When setting up the gate that is defined as OUTPUT=(AB+C)'
Why is the pull up network equivalent width equal to 4? I know the pull down network is counted in series, so you just add the resistor in series. My professor said the pull up network is counted in parallel, but i don't see how you get 4? I know NOR2 gate is equivalent width ratio 4:1, and that's really the only clue i have, but i still don't know why it's like that?
Best Answer
Consider the circuit diagram in which a CMOS inverter drives a capacitive load.
The delay offered by the inverter is the time taken to charge/discharge the capacitor and is defined as \$\tau = (t_{LH} + t_{HL})/2\$. Where \$t_{LH}\$ is the time required to charge the capacitor. This happens via pMOS transistor and \$t_{LH} = C_{L}R_{p}\$. Similarly, \$t_{HL} = C_{L}R_{n}\$. Where \$R_n\$ and \$R_p\$ are the equivalent resistance of nMOS and pMOS transistors when they are in saturation.
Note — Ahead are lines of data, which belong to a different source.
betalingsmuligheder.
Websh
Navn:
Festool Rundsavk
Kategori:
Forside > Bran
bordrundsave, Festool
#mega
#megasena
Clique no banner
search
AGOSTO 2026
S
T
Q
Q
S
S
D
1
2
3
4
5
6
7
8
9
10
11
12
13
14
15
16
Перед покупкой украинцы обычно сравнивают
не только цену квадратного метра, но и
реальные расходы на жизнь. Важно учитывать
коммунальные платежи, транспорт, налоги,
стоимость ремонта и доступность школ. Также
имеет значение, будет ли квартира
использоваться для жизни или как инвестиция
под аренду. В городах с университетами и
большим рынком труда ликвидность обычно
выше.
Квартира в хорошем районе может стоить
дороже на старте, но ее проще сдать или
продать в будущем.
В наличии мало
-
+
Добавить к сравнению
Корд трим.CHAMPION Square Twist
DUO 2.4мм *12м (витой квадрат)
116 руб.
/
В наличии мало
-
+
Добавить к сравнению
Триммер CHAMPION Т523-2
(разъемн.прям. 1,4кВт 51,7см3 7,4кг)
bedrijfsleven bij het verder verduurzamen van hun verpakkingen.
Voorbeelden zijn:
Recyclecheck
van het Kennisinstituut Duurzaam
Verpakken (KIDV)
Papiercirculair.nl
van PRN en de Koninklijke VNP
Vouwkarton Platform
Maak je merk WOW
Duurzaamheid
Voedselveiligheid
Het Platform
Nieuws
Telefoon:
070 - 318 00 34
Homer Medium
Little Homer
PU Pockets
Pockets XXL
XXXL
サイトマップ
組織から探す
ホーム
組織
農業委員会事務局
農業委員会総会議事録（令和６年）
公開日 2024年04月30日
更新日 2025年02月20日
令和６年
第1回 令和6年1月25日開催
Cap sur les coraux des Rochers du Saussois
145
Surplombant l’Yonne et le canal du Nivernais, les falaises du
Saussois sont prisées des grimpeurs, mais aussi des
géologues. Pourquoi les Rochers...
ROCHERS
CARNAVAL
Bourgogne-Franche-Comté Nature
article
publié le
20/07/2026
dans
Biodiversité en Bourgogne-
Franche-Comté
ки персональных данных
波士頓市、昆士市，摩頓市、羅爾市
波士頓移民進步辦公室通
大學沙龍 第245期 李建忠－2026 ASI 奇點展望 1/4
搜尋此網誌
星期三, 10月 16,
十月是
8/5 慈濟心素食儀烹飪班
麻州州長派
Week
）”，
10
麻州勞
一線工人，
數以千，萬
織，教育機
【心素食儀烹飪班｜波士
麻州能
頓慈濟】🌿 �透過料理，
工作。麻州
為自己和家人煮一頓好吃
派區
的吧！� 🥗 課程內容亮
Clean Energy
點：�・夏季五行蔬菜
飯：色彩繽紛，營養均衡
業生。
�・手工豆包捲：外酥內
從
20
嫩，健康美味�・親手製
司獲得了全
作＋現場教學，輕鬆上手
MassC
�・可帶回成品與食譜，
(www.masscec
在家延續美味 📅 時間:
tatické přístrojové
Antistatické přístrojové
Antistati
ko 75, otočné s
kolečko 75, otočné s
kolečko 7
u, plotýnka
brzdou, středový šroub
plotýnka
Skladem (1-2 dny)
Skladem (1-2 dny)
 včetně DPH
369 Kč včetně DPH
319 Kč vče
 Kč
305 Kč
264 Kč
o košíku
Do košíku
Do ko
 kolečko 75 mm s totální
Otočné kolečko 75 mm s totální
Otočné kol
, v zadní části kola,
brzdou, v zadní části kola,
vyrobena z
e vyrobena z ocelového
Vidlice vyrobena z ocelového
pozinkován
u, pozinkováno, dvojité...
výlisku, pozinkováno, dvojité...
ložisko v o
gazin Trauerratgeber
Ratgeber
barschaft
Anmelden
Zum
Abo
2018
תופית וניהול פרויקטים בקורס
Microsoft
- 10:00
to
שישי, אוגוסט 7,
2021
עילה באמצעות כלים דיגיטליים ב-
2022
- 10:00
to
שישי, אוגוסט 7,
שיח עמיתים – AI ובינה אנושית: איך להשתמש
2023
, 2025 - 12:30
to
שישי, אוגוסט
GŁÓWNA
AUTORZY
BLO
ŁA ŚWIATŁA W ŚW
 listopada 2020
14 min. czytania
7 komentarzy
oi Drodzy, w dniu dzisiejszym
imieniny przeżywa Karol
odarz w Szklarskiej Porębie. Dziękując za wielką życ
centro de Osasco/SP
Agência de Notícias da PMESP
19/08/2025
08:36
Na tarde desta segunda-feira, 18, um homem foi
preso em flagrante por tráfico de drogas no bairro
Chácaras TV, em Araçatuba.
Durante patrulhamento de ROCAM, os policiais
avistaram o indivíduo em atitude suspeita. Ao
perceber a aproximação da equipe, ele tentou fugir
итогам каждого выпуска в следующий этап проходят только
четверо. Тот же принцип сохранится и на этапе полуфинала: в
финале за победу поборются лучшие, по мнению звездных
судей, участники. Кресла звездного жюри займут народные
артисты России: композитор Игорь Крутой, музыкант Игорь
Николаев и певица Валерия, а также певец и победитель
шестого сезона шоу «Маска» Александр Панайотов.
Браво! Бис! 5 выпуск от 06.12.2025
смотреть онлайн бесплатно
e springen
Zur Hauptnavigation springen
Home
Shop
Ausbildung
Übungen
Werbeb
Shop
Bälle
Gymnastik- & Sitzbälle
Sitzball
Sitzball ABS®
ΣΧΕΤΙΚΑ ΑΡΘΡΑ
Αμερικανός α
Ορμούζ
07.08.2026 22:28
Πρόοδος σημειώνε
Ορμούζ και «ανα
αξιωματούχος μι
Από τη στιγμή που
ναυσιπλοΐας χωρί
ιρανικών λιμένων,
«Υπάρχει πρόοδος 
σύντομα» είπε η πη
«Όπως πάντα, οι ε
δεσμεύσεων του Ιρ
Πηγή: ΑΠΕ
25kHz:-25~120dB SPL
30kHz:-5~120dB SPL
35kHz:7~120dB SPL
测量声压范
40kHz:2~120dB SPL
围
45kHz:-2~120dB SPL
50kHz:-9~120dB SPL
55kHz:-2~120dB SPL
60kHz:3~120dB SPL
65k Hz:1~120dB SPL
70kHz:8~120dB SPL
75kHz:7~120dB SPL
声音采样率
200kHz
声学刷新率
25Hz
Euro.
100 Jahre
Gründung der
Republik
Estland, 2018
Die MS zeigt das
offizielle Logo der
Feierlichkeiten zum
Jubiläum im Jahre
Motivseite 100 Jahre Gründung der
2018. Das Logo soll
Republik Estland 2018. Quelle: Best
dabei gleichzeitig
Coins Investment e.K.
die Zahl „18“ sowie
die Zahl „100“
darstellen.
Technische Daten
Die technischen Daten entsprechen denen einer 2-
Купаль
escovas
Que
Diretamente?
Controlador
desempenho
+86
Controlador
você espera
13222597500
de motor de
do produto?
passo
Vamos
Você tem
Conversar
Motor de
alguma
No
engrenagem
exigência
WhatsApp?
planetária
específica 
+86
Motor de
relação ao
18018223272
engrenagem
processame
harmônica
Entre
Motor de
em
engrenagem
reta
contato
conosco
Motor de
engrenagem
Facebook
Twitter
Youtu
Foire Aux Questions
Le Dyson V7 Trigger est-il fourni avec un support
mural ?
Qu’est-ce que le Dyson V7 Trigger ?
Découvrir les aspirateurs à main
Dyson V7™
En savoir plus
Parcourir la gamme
But \$R_p\$ is greater than \$R_n\$ because of the reduced mobility of holes when compared with electrons. Hence low-to-high transition takes more time than high-to-low transition. The width of pMOS is increased so that \$R_p\$ and hence \$t_{LH}\$ and \$\tau\$ can be reduced. Usually pMOS width is made as 2 - 3 times that of nMOS. The most widely used value is 2. Hence making pMOS width 2 times that of nMOS width,
This applies for other gates also. Those gates are sized so as to get same current driving capacity as CMOS inverter. This is done by making the resistance equal to that of inverter by changing the width.
Figure shows an inverter along with a two input NAND and NOR. So as to make the resistance of gate equal to that of inverter, the width of series transistors are doubled. The widths of transistors in parallel are not changed since we will be taking critical path for delay calculation.
I think this explains your circuit also.